Researchers are in the initial stages of work which involve collecting the data. It is extremely time-consuming.

“We have focused on five testing areas,” says Anna Płatek-Żak, MSc, from the Faculty of Geodesy and Cartography of WUT. “It is important to us that these areas include diverse forest stands and diverse development. The testing areas are in Europe, North and South America, Africa and Asia. They include various climate zones and culture circles,” she explains.

Process automation

The developed classification methods will be implemented by machine learning algorithms, both convoluted deep networks and classical methods. To make this happen, it is necessary to prepare a tagged database.

“Initial data must be controlled at the level of photointerpretation,” says Przemysław Kupidura, PhD, DSc, Associate Professor at the Faculty of Geodesy and Cartography at WUT. “This can be done by humans, but to save the time and make the work more efficient, we want to automate the process,” he explains.

Researchers are using available database which includes information from a few previous years or data collected by the users. Although it does not offer one hundred per cent certainty, it is sufficient to train the model.

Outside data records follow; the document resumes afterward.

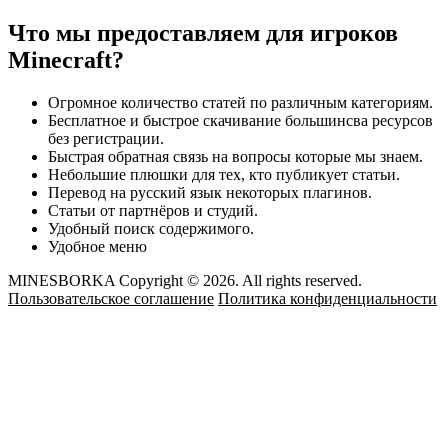
Что мы предоставляем для игроков
Minecraft?
Огромное количество статей по различным категориям.
Бесплатное и быстрое скачивание большинсва ресурсов
без регистрации.
Быстрая обратная связь на вопросы которые мы знаем.
Небольшие плюшки для тех, кто публикует статьи.
Перевод на русский язык некоторых плагинов.
Статьи от партнёров и студий.
Удобный поиск содержимого.
Удобное меню
MINESBORKA Copyright © 2026. All rights reserved.
Пользовательское соглашение
Политика конфиденциальности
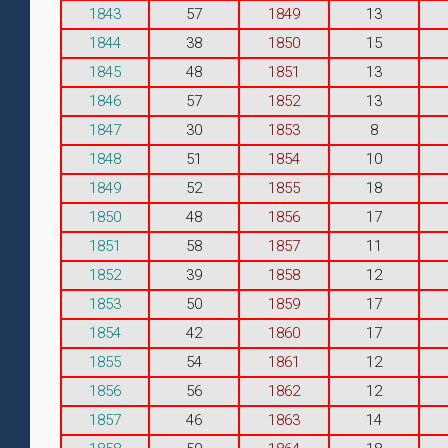
1843
57
1849
13
1844
38
1850
15
1845
48
1851
13
1846
57
1852
13
1847
30
1853
8
1848
51
1854
10
1849
52
1855
18
1850
48
1856
17
1851
58
1857
11
1852
39
1858
12
1853
50
1859
17
1854
42
1860
17
1855
54
1861
12
1856
56
1862
12
1857
46
1863
14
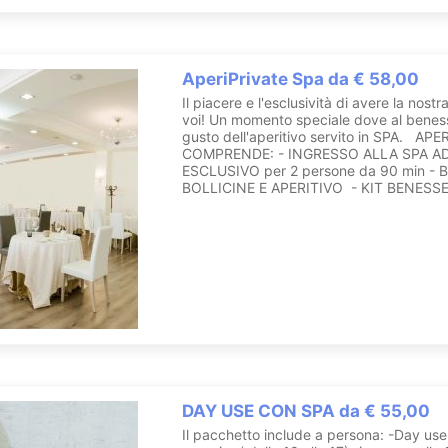
AperiPrivate Spa da € 58,00
Il piacere e l'esclusività di avere la nost
voi! Un momento speciale dove al benesse
gusto dell'aperitivo servito in SPA. AP
COMPRENDE: - INGRESSO ALLA SPA A
ESCLUSIVO per 2 persone da 90 min - 
BOLLICINE E APERITIVO - KIT BENESSER
DAY USE CON SPA da € 55,00
Il pacchetto include a persona: -Day us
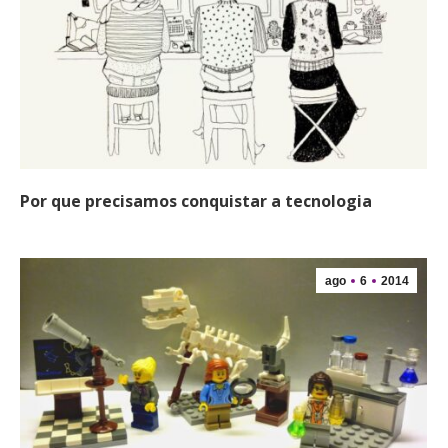
Por que precisamos conquistar a tecnologia
ago
6
2014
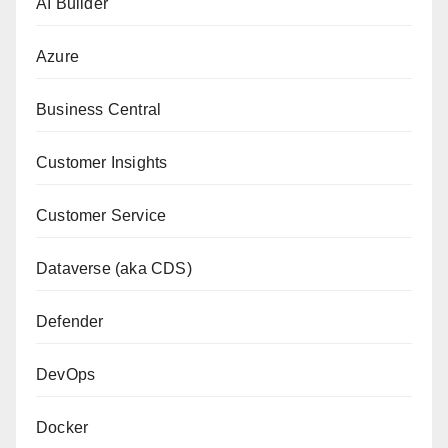
AI Builder
Azure
Business Central
Customer Insights
Customer Service
Dataverse (aka CDS)
Defender
DevOps
Docker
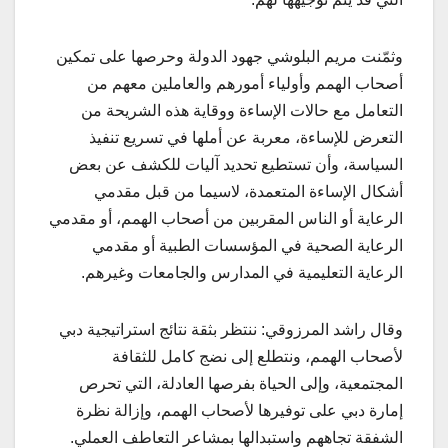
وثمّنت مريم البلوشي جهود الدولة وحرصها على تمكين
أصحاب الهمم وأولياء أمورهم والعاملين معهم من
التعامل مع حالات الإساءة ووقاية هذه الشريحة من
التعرض للإساءة، معربة عن أملها في تسريع تنفيذ
السياسة، وأن تستطيع تحديد آليات للكشف عن بعض
أشكال الإساءة المتعمدة، لاسيما من قبل مقدمي
الرعاية أو الناس المقربين من أصحاب الهمم، أو مقدمي
الرعاية الصحية في المؤسسات الطبية أو مقدمي
الرعاية التعليمية في المدارس والجامعات وغيرهم.
وقال راشد المرزوقي: ننتظر بثقة نتائج استراتيجية دبي
لأصحاب الهمم، ونتطلع إلى نضج كامل للثقافة
المجتمعية، وإلى الحياة بفرصها العادلة، التي تحرص
إمارة دبي على توفيرها لأصحاب الهمم، وإزالة نظرة
الشفقة تجاههم واستبدالها بمشاعر التعاطف العملي.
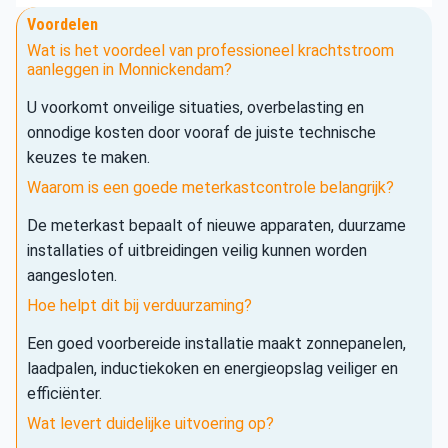
Voordelen
Wat is het voordeel van professioneel krachtstroom
aanleggen in Monnickendam?
U voorkomt onveilige situaties, overbelasting en
onnodige kosten door vooraf de juiste technische
keuzes te maken.
Waarom is een goede meterkastcontrole belangrijk?
De meterkast bepaalt of nieuwe apparaten, duurzame
installaties of uitbreidingen veilig kunnen worden
aangesloten.
Hoe helpt dit bij verduurzaming?
Een goed voorbereide installatie maakt zonnepanelen,
laadpalen, inductiekoken en energieopslag veiliger en
efficiënter.
Wat levert duidelijke uitvoering op?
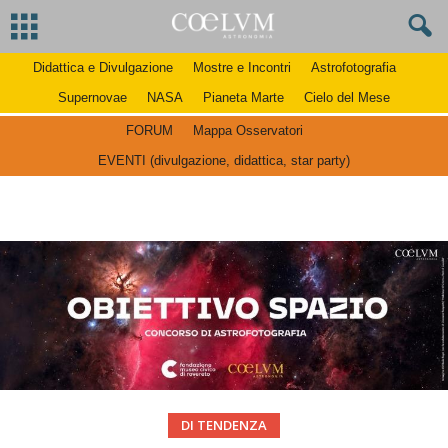
Didattica e Divulgazione
Mostre e Incontri
Astrofotografia
Supernovae
NASA
Pianeta Marte
Cielo del Mese
FORUM
Mappa Osservatori
EVENTI (divulgazione, didattica, star party)
DI TENDENZA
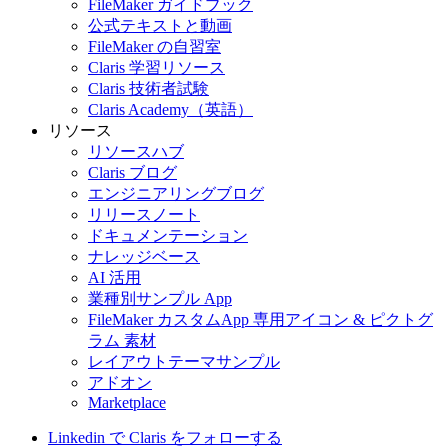
FileMaker ガイドブック
公式テキストと動画
FileMaker の自習室
Claris 学習リソース
Claris 技術者試験
Claris Academy（英語）
リソース
リソースハブ
Claris ブログ
エンジニアリングブログ
リリースノート
ドキュメンテーション
ナレッジベース
AI 活用
業種別サンプル App
FileMaker カスタムApp 専用アイコン & ピクトグ
ラム 素材
レイアウトテーマサンプル
アドオン
Marketplace
Linkedin で Claris をフォローする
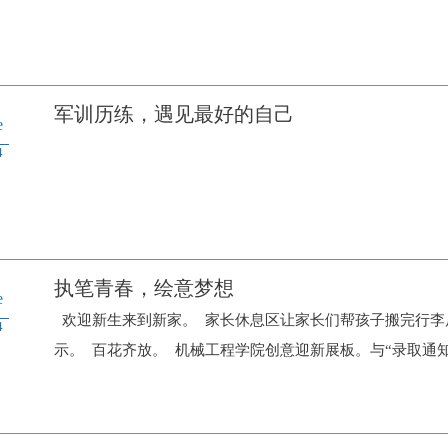
军训历练，遇见最好的自己
e
4
执笔青春，绘意梦想
e
欢迎新生来到新家。 家长休息区让家长们帮孩子搬完行李
4
示。 百花齐放。 机械工程学院创意迎新展板。与“录取通知书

“A good neural network can generalise, so even if errors significant at a local level occur, such data are rejected at a global level as insignificant,” says Professor Kupidura.

In their work, researchers are using distributed computing in the WUT’s CENAGIS network.

“The whole automation would not be possible if it was not for the WUT’s CENAGIS network, use of programmer’s scripts and programmer’s interface of spatial data providers, which we are utilising as well,” explains Oskar Graszka, MSc.

Plans for future

This is a pilot project. Researchers focus on five selected areas to test the model in various parts of the world. They are planning to apply for another grant which would allow them to compute such maps for the entire world.



The project” Development of automatic global land use/land cover classification methods for selected thematic classes” is funded within the BEYOND POB II research grant under the programme Excellence Initiative – Research University implemented at the Warsaw University of Technology.

Research team:
Artur Nowakowski, DSc; Przemysław Kupidura, PhD, DSc, Associate Professor; Anna Płatek-Żak, MSc; Oskar Graszka, MSc; Karol Przeździecki, DSc; Professor Jarosław Zawadzki, PhD, DSc; Professor Władysław Skarbek, PhD, DSc; Dr Dario Spiller (Sapienza University of Rome).